Trotzdem ist die Zusammenarbeit mit der Schoio Familienhilfe nicht immer freiwillig. Oftmals wird die Organisation von Behörden wie der Jugendanwaltschaft, der KESB oder vom Sozialdienst beauftragt. Dann muss eine Art der Zusammenarbeit gesucht werden. «Mit einem Vater, der seine beiden Kinder unter anderem wegen Alkoholproblemen abgeben musste, haben wir über ein Jahr lang gearbetet, bis er bemerkt hat, dass er ein wichtiger Bestandteil des Veränderungsprozesses ist. Er hat erst danach Vertrauen zu uns gefunden», erinnert sich André Chavanne. Jener Vater habe sich daraufhin in Behandlung begeben und nur drei Monate später seine Kinder aufgrund von guten Fortschritten zurückerhalten. Grundsätzlich seien die Türen der Schoio Familienhilfe aber immer offen, das gilt auch für Eltern, die ungewollt mit der Organisation in Kontakt geraten. «Ich gehe immer davon aus, dass Eltern für ihr Kind das Beste wollen. Und je besser sie kooperieren, desto eher können sie ihre Aufgaben als Eltern wieder selbstständig wahrnehmen», erklärt André Chavanne. Auch daraus entwickle sich hin und wieder eine freiwillige Basis der Zusammenarbeit, weil viele Eltern die Untersstützung plötzlich zu schätzen lernen. Denn grundsätzlich tut die Schoio Familienhilfe nur das, was Eltern nicht mehr selbst tun können. Ihre Probleme, die oft aufgrund von psychischen Erkrankungen oder wegen Suchtmittelproblemen bestehen, spielen dabei keine Rolle. Hilfe leisten André Chavanne und sein Team, wo immer es möglich ist.
Baldiger Standortwechsel?
Durch die Veränderungen in der Nutzerstruktur stehen bei der Organisation Schoio Familienhilfe weitere Neuerungen an. Möglich wird dereinst auch ein Standortwechsel, weil das Gebäude des ehemaligen Kinderheims Schoren zu gross ist und eine zentrumsnähere Liegenschaft idealer wäre.

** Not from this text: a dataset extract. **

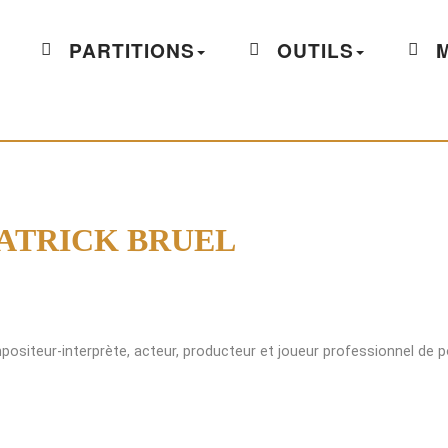
PARTITIONS
OUTILS
M
PATRICK BRUEL
positeur-interprète, acteur, producteur et joueur professionnel de p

Vorerst ist vorgesehen, dass die Organisation zumindest bis ins Jahr 2020 im roten Gebäude bleibt, später ist es auch möglich, dass in verschiedenen Gemeinden einzelne Appartments gemietet werden, während der Hauptstandort aber in Langenthal bleibt. Ausserdem sollen bald die Besitzverhältnisse ändern, ein entsprechender Antrag liegt dem Stadtrat derzeit vor (siehe Kasten). «Die Situation ist eigentlich paradox», blickt André Chavanne derweil in die Zukunft. Bezahlt wird die Organisation künftig nämlich nach dem Leistungsprinzip. Sprich: Für jede einzelne Handlung. «Aber wenn wir gut arbeiten, dann werden wir weniger gebraucht und diese Beiträge sinken.»
Daher wird sich die Ausgangslage rund um die Unterstützung in Erziehungsfragen für überforderte Eltern in Krisensituationen wohl weiter verändern. Eines aber bleibt: Von einem Kinderheim ist die künftige Schoio AG weit entfernt. Auch wenn es dann nicht mehr im Namen steht, so bleibt die Familienhilfe Programm.